**What is needed**
Print, please, the line that contains "marché du travail" and each line after it to the end of the entries, unchanged and with nothing else.

++++ Material for the task ++++

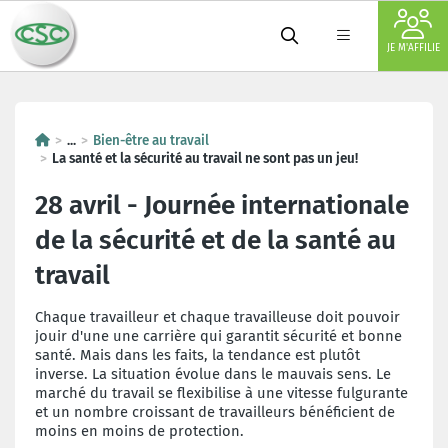
JE M'AFFILIE
...
Bien-être au travail
La santé et la sécurité au travail ne sont pas un jeu!
28 avril - Journée internationale
de la sécurité et de la santé au
travail
Chaque travailleur et chaque travailleuse doit pouvoir
jouir d'une une carrière qui garantit sécurité et bonne
santé. Mais dans les faits, la tendance est plutôt
inverse. La situation évolue dans le mauvais sens. Le
marché du travail se flexibilise à une vitesse fulgurante
et un nombre croissant de travailleurs bénéficient de
moins en moins de protection.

++++

**Answer to this task**
marché du travail se flexibilise à une vitesse fulgurante
et un nombre croissant de travailleurs bénéficient de
moins en moins de protection.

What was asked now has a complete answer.